▸ Exercise material
--

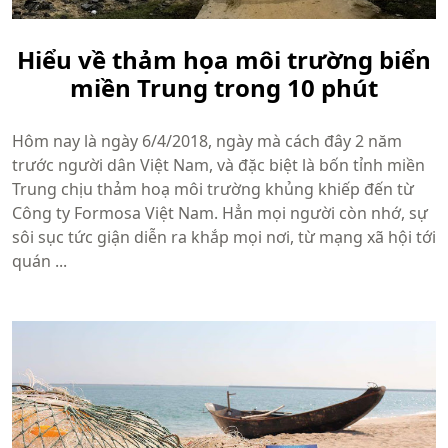
Hiểu về thảm họa môi trường biển
miền Trung trong 10 phút
Hôm nay là ngày 6/4/2018, ngày mà cách đây 2 năm
trước người dân Việt Nam, và đặc biệt là bốn tỉnh miền
Trung chịu thảm hoạ môi trường khủng khiếp đến từ
Công ty Formosa Việt Nam. Hẳn mọi người còn nhớ, sự
sôi sục tức giận diễn ra khắp mọi nơi, từ mạng xã hội tới
quán ...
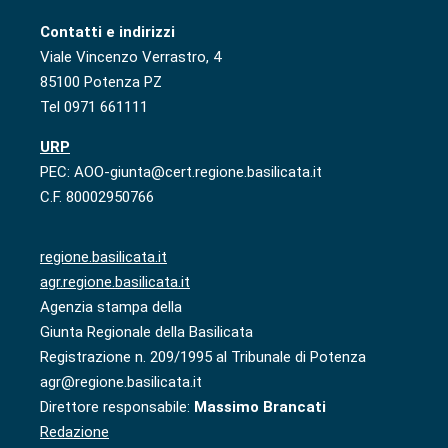
Contatti e indirizzi
Viale Vincenzo Verrastro, 4
85100 Potenza PZ
Tel 0971 661111
URP
PEC: AOO-giunta@cert.regione.basilicata.it
C.F. 80002950766
regione.basilicata.it
agr.regione.basilicata.it
Agenzia stampa della
Giunta Regionale della Basilicata
Registrazione n. 209/1995 al Tribunale di Potenza
agr@regione.basilicata.it
Direttore responsabile:
Massimo Brancati
Redazione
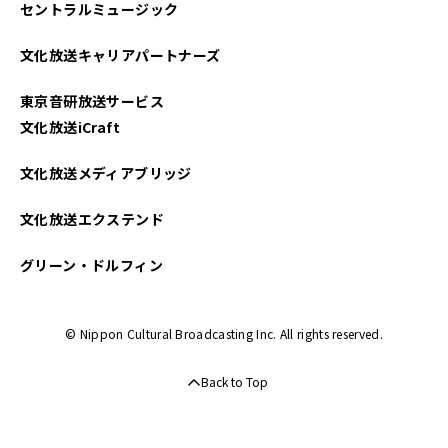
セントラルミュージック
2025年04月
文化放送キャリアパートナーズ
2025年03月
東京音研放送サービス
2025年02月
文化放送iCraft
2025年01月
文化放送メディアブリッジ
2024年12月
文化放送エクステンド
2024年11月
グリーン・ドルフィン
2024年10月
© Nippon Cultural Broadcasting Inc. All rights reserved.
2024年09月
Back to Top
2024年08月
2024年07月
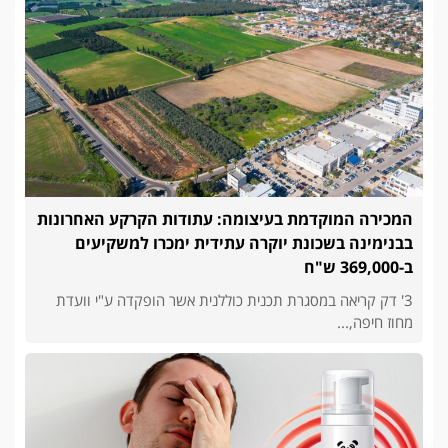
המכירה המוקדמת בעיצומה: עתודות הקרקע האחרונות
בבנימינה בשכונת יוקרה עתידית ימכרו למשקיעים
ב-369,000 ש"ח
3' דק קריאה במסגרת תכנית כוללנית אשר הופקדה ע"י וועדת
מחוז חיפה,...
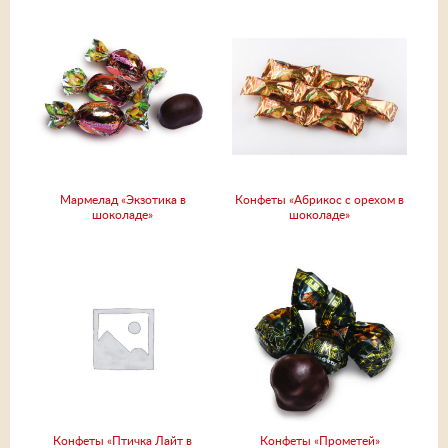
Мармелад «Экзотика в
Конфеты «Абрикос с орехом в
шоколаде»
шоколаде»
Конфеты «Птичка Лайт в
Конфеты «Прометей»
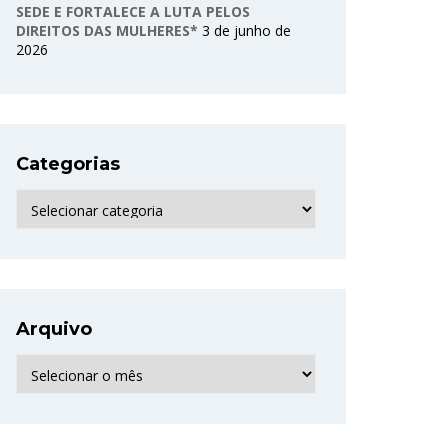
SEDE E FORTALECE A LUTA PELOS
DIREITOS DAS MULHERES*
3 de junho de
2026
Categorias
Categorias
Arquivo
Arquivo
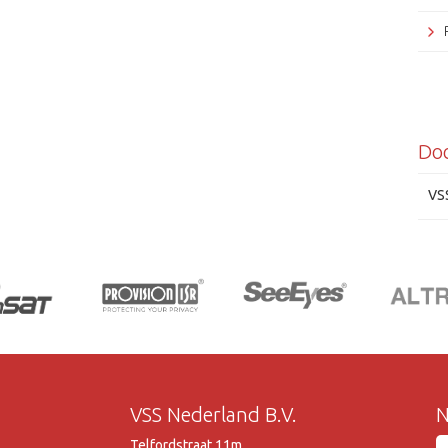
Do
VS
VSS Nederland B.V.
N
Telfordstraat 11m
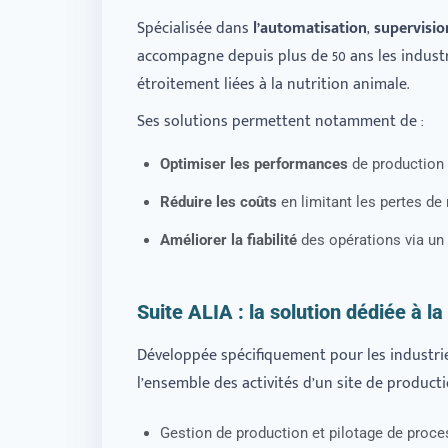
Spécialisée dans
l’automatisation
,
supervisi
accompagne depuis plus de 50 ans les industrie
étroitement liées à la nutrition animale.
Ses solutions permettent notamment de :
Optimiser les performances
de production g
Réduire les coûts
en limitant les pertes de
Améliorer la fiabilité
des opérations via un
Suite ALIA : la solution dédiée à la
Développée spécifiquement pour les industriel
l’ensemble des activités d’un site de producti
Gestion de production et pilotage de proce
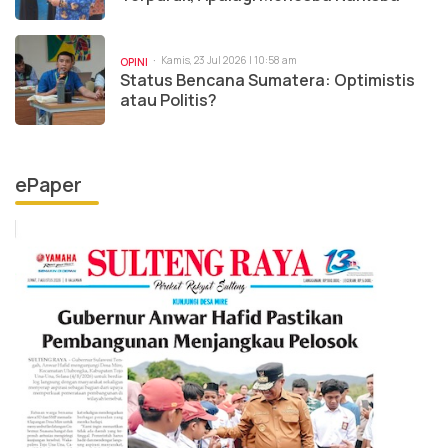
Kamis, 23 Jul 2026 | 10:58 am
OPINI
Status Bencana Sumatera: Optimistis
atau Politis?
ePaper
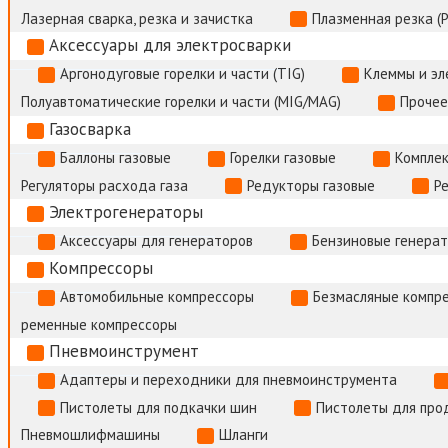
Лазерная сварка, резка и зачистка
Плазменная резка (
Аксессуары для электросварки
Аргонодуговые горелки и части (TIG)
Клеммы и э
Полуавтоматические горелки и части (MIG/MAG)
Прочее
Газосварка
Баллоны газовые
Горелки газовые
Комплек
Регуляторы расхода газа
Редукторы газовые
Р
Электрогенераторы
Аксессуары для генераторов
Бензиновые генера
Компрессоры
Автомобильные компрессоры
Безмасляные компр
ременные компрессоры
Пневмоинструмент
Адаптеры и переходники для пневмоинструмента
Пистолеты для подкачки шин
Пистолеты для про
Пневмошлифмашины
Шланги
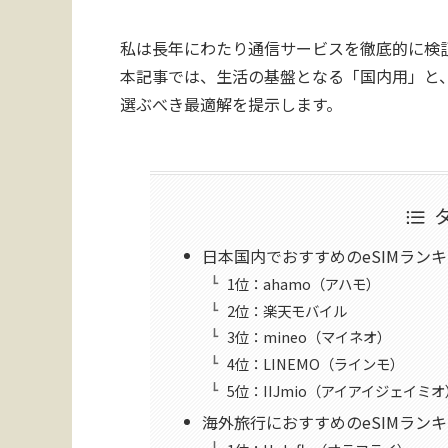
私は長年にわたり通信サービスを徹底的に検
本記事では、生活の基盤となる「国内用」と
選ぶべき最適解を提示します。
日本国内でおすすめのeSIMラン
1位：ahamo（アハモ）
2位：楽天モバイル
3位：mineo（マイネオ）
4位：LINEMO（ラインモ）
5位：IIJmio（アイアイジェイミオ
海外旅行におすすめのeSIMラン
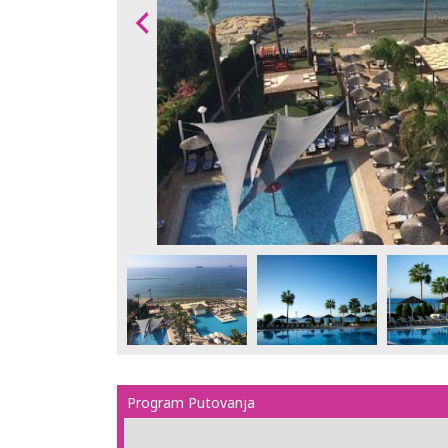
Program Putovanja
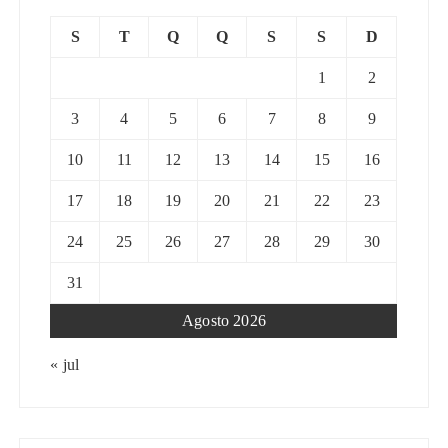
S
T
Q
Q
S
S
D
1
2
3
4
5
6
7
8
9
10
11
12
13
14
15
16
17
18
19
20
21
22
23
24
25
26
27
28
29
30
31
Agosto 2026
« jul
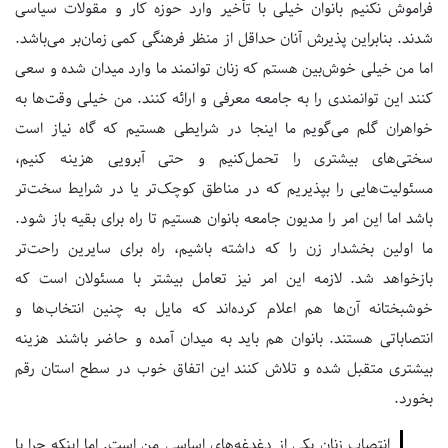
فراموش نکنیم بانوان خیلی با تأخیر وارد حوزه کار و مقولات سیاسی
شدند. بنابراین پذیرش آنان حداقل از منظر فرهنگی کمی زمان‌بر می‌باشد.
اما من خیلی خوش‌بین هستم که زنان توانمند ما وارد میدان شده و سعی
کنند این توانمندی را به جامعه معرفی و ارائه کنند. من خیلی وقت‌ها به
خواهران گلم می‌گویم ما اینجا در شرایطی هستیم که گاه نیاز است
سختی‌های بیشتری را تحمل‌کنیم و حتی آبرویی هزینه کنیم،
مسئولیت‌هایی را بپذیریم که در مناطق کوچک‌تر یا در شرایط سخت‌تر
باشد اما این امر را مدیون جامعه بانوان هستیم تا راه برای بقیه باز شود.
ما اولین بخشدار زن را که داشته باشیم، راه برای سایرین راحت‌تر
بازخواهد شد. لازمه این امر نیز تعامل بیشتر با مسئولان است که
خوشبختانه آن‌ها هم اعلام کرده‌اند که مایل به چنین انتخاب‌ها و
انتصاباتی هستند. بانوان هم باید به میدان آمده و حاضر باشند هزینه
بیشتری متقبل شده و تلاش کنند این اتفاق خوب در سطح استان رقم
بخورد.
انتصاب زنان یکی از دغدغه‌های اساسی من است. اما اینکه چرا با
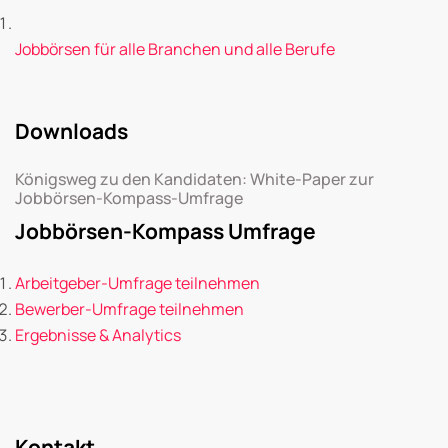
Jobbörsen für alle Branchen und alle Berufe
Downloads
Königsweg zu den Kandidaten: White-Paper zur
Jobbörsen-Kompass-Umfrage
Jobbörsen-Kompass Umfrage
Arbeitgeber-Umfrage teilnehmen
Bewerber-Umfrage teilnehmen
Ergebnisse & Analytics
Kontakt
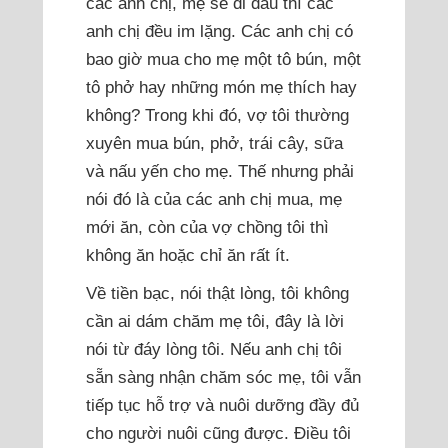
các anh chị, mẹ sẽ đi đâu thì các
anh chị đều im lặng. Các anh chị có
bao giờ mua cho mẹ một tô bún, một
tô phở hay những món mẹ thích hay
không? Trong khi đó, vợ tôi thường
xuyên mua bún, phở, trái cây, sữa
và nấu yến cho mẹ. Thế nhưng phải
nói đó là của các anh chị mua, mẹ
mới ăn, còn của vợ chồng tôi thì
không ăn hoặc chỉ ăn rất ít.
Về tiền bạc, nói thật lòng, tôi không
cần ai dám chăm mẹ tôi, đây là lời
nói từ đáy lòng tôi. Nếu anh chị tôi
sẵn sàng nhận chăm sóc mẹ, tôi vẫn
tiếp tục hỗ trợ và nuôi dưỡng đầy đủ
cho người nuôi cũng được. Điều tôi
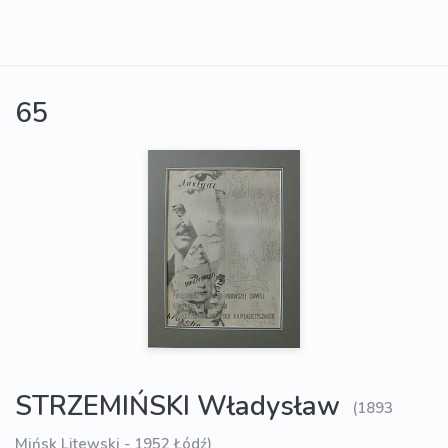
65
STRZEMIŃSKI Władysław
(1893
Mińsk Litewski - 1952 Łódź)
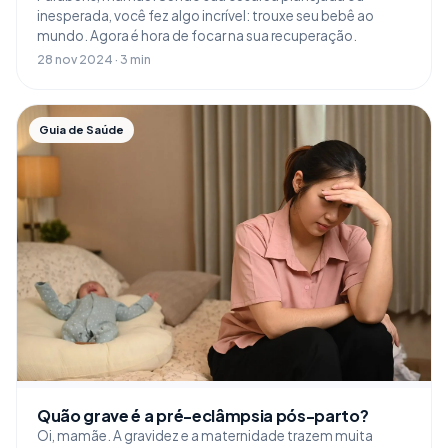
inesperada, você fez algo incrível: trouxe seu bebê ao
mundo. Agora é hora de focar na sua recuperação.
28 nov 2024 · 3 min
Guia de Saúde
Quão grave é a pré-eclâmpsia pós-parto?
Oi, mamãe. A gravidez e a maternidade trazem muita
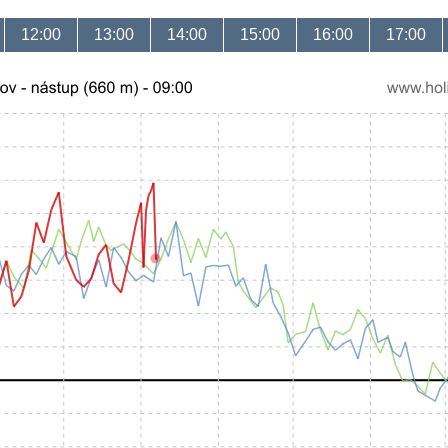
12:00
13:00
14:00
15:00
16:00
17:00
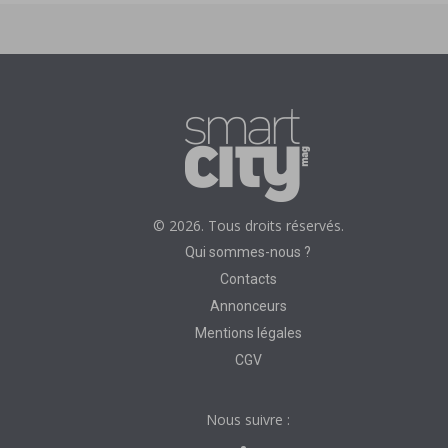
© 2026. Tous droits réservés.
Qui sommes-nous ?
Contacts
Annonceurs
Mentions légales
CGV
Nous suivre :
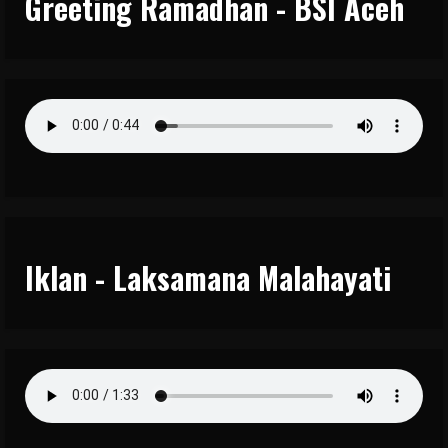
Greeting Ramadhan - BSI Aceh
Iklan - Laksamana Malahayati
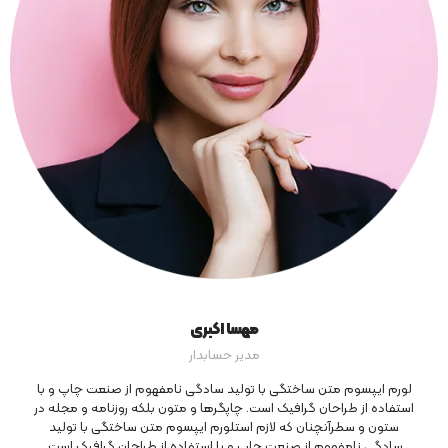
مهسا اکبری
مدیر حسابدار
لورم ایپسوم متن ساختگی با تولید سادگی نامفهوم از صنعت چاپ و با
استفاده از طراحان گرافیک است. چاپگرها و متون بلکه روزنامه و مجله در
ستون و سطرآنچنان که لازم استلورم ایپسوم متن ساختگی با تولید
سادگی نامفهوم از صنعت چاپ و با استفاده از طراحان گرافیک است.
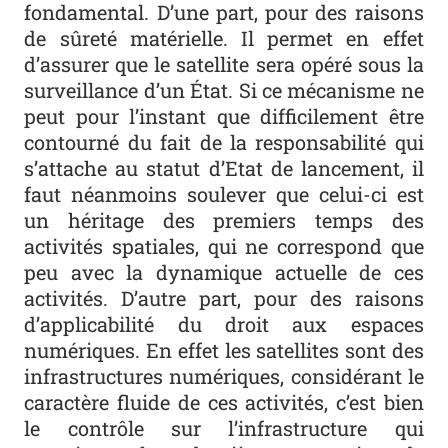
fondamental. D’une part, pour des raisons
de sûreté matérielle. Il permet en effet
d’assurer que le satellite sera opéré sous la
surveillance d’un État. Si ce mécanisme ne
peut pour l’instant que difficilement être
contourné du fait de la responsabilité qui
s’attache au statut d’Etat de lancement, il
faut néanmoins soulever que celui-ci est
un héritage des premiers temps des
activités spatiales, qui ne correspond que
peu avec la dynamique actuelle de ces
activités. D’autre part, pour des raisons
d’applicabilité du droit aux espaces
numériques. En effet les satellites sont des
infrastructures numériques, considérant le
caractère fluide de ces activités, c’est bien
le contrôle sur l’infrastructure qui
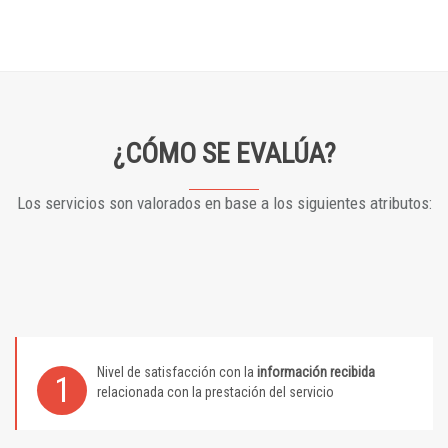
¿CÓMO SE EVALÚA?
Los servicios son valorados en base a los siguientes atributos:
Nivel de satisfacción con la
información recibida
1
relacionada con la prestación del servicio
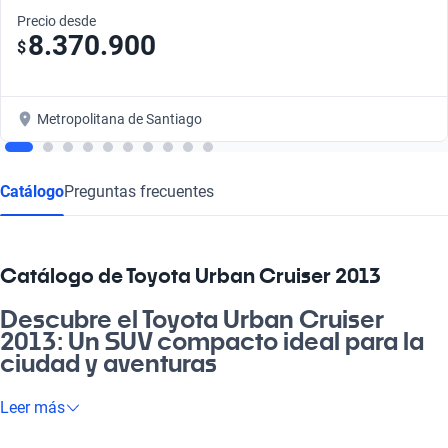
Precio desde
8.370.900
$
Metropolitana de Santiago
Catálogo
Preguntas frecuentes
Catálogo de Toyota Urban Cruiser 2013
Descubre el Toyota Urban Cruiser
2013: Un SUV compacto ideal para la
ciudad y aventuras
El Toyota Urban Cruiser 2013 es la opción perfecta si buscas
Leer más
un auto versátil que se adapte a tu estilo de vida. Con su diseño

--

▸ Task instructions
Exactly as written, restate the lines above from the opening line through the one holding "Contatti e indirizzi", omitting the pictures.

▸ Solution to the exercise
Hiểu về thảm họa môi trường biển
miền Trung trong 10 phút
Hôm nay là ngày 6/4/2018, ngày mà cách đây 2 năm
trước người dân Việt Nam, và đặc biệt là bốn tỉnh miền
Trung chịu thảm hoạ môi trường khủng khiếp đến từ
Công ty Formosa Việt Nam. Hẳn mọi người còn nhớ, sự
sôi sục tức giận diễn ra khắp mọi nơi, từ mạng xã hội tới
quán ...
Contatti e indirizzi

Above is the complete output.